I have no head for heights. Viewing towers and castle ledges – if you can persuade me up there in the first place – are treated with extreme caution. I am, therefore, wary of the over-enthusiastic tour guide who slaps you on the back and pushes you forward, exclaiming “Get a look at that view! Isn’t it bloody magnificent?” Daniel Harding was that tour guide, scaling the heights of Bruckner’s Fourth Symphony with the LSO, loudly praising the panorama. In the congested acoustic of the Barbican, bludgeoned by the brass, I became fatigued very early in the journey.
After a wobbly misstep from the first horn made an inauspicious start to the ascent, the mood for the trek was firmly set – bracing, verging on aggressive. Climaxes were blasted through, the dogged “two-against-three” rhythmic gait almost a lop-sided rush to reach the next great orchestral vista. The “hunting” Scherzo lacked rustic charm and the finale was injected with Mahlerian Angst. There were moments of repose to catch one’s breath, such as the noble string chorale in the second movement and the lilting clarinet solo (Andrew Marriner) in the Scherzo’s trio section. The strings’ romantic swell in the finale was rich and satisfying, but Harding’s Bruckner was both too hectic and too hectoring.
If the view from Bruckner’s summit had been proclaimed too loudly, the view through James Moriarty’s Windows was far more restricted. A five-minute concert opener receiving its world première, Windows is a fragmentary piece – sections of the orchestra often employed independently, sparsely scored – where you got the impression you were missing the bigger picture. Pungent woodwind chords and chattering, muted trumpets gave an impression of something bolder trying to escape.
The oasis of calm at the centre of this programme was provided by Maria João Pires, soloist in Mozart’s Piano Concerto no. 9 in E flat major, K271. Unusually, this concerto wasn’t written specifically for Mozart himself to perform, but was composed for Victoire Jenamy, daughter of Jean Georges Noverre, ballet master at Vienna’s Imperial Court. It’s the one piano concerto Mozart wrote where there is no orchestral tutti to set things in motion, throwing the soloist straight into the action before standing aside, only to return with a teasing, long trill.

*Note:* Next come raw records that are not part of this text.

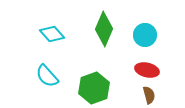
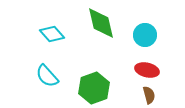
green diamond: moved 3 px left, 6 px up; rotated 36 degrees counterclockwise
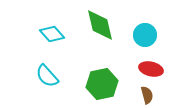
green diamond: moved 1 px left, 2 px down
red ellipse: moved 4 px right, 1 px up
green hexagon: moved 8 px right, 4 px up; rotated 8 degrees clockwise
brown semicircle: moved 2 px left
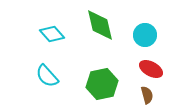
red ellipse: rotated 15 degrees clockwise
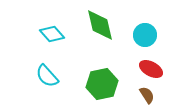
brown semicircle: rotated 18 degrees counterclockwise
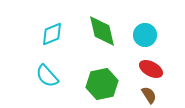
green diamond: moved 2 px right, 6 px down
cyan diamond: rotated 70 degrees counterclockwise
brown semicircle: moved 2 px right
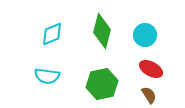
green diamond: rotated 28 degrees clockwise
cyan semicircle: rotated 40 degrees counterclockwise
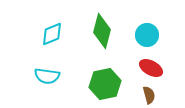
cyan circle: moved 2 px right
red ellipse: moved 1 px up
green hexagon: moved 3 px right
brown semicircle: rotated 18 degrees clockwise
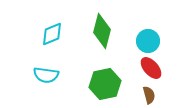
cyan circle: moved 1 px right, 6 px down
red ellipse: rotated 20 degrees clockwise
cyan semicircle: moved 1 px left, 1 px up
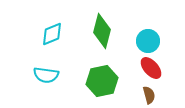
green hexagon: moved 3 px left, 3 px up
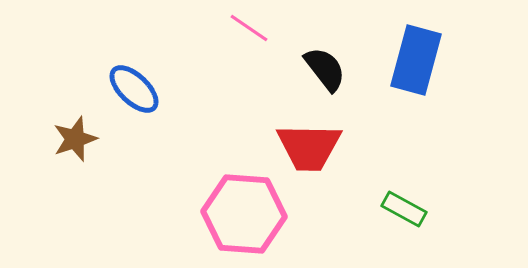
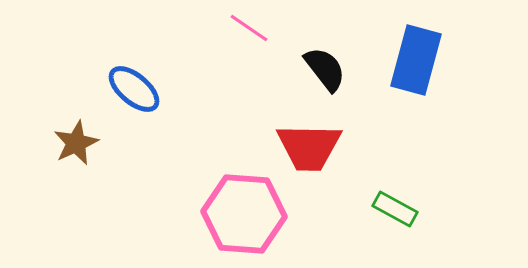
blue ellipse: rotated 4 degrees counterclockwise
brown star: moved 1 px right, 4 px down; rotated 6 degrees counterclockwise
green rectangle: moved 9 px left
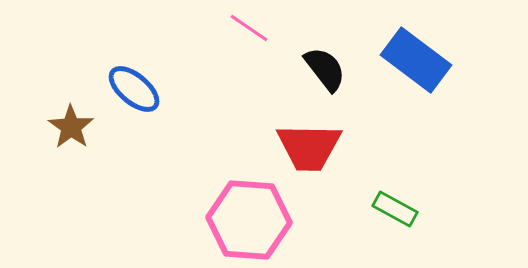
blue rectangle: rotated 68 degrees counterclockwise
brown star: moved 5 px left, 16 px up; rotated 12 degrees counterclockwise
pink hexagon: moved 5 px right, 6 px down
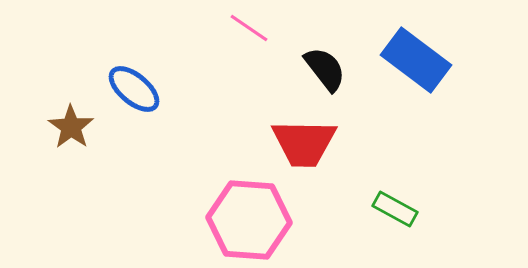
red trapezoid: moved 5 px left, 4 px up
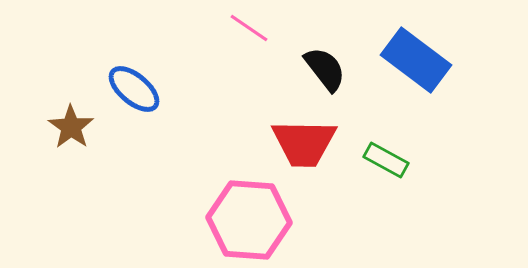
green rectangle: moved 9 px left, 49 px up
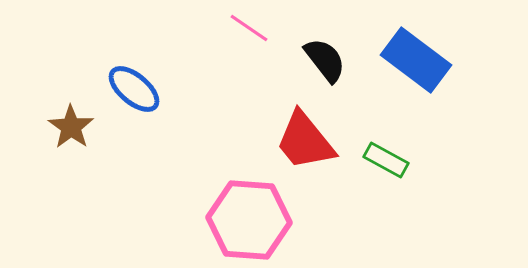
black semicircle: moved 9 px up
red trapezoid: moved 1 px right, 2 px up; rotated 50 degrees clockwise
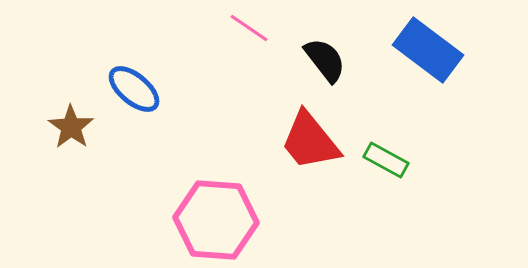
blue rectangle: moved 12 px right, 10 px up
red trapezoid: moved 5 px right
pink hexagon: moved 33 px left
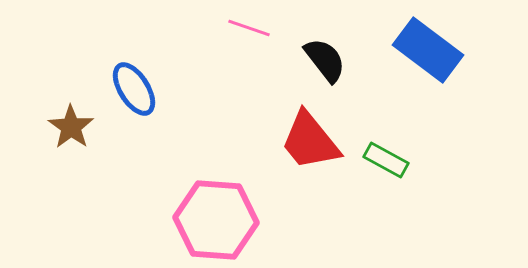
pink line: rotated 15 degrees counterclockwise
blue ellipse: rotated 18 degrees clockwise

Pires was a model of restraint, compact and precise, with no unnecessary movements at the keyboard. Head tossing and dramatic gestures are not for her. Her delicate little trills in the minor key Andantino had the crystalline beauty of a butterfly beating its fragile wings. There was very little use of the sustaining pedal in a crisp, intimate performance. It was as if we were eavesdropping on a private conversation between pianist and orchestra. The LSO’s silky smooth strings – even if there were quite a lot of them for Mozart – engaged in the dialogue amiably.
Chopin’s First Piano Concerto was originally scheduled for this concert. By way of tantalising compensation, Pires offered us an encore, a Nocturne so mesmerising, so full of moonbeams and ghostly shadows, that I ached for a solo recital for the remainder of the evening.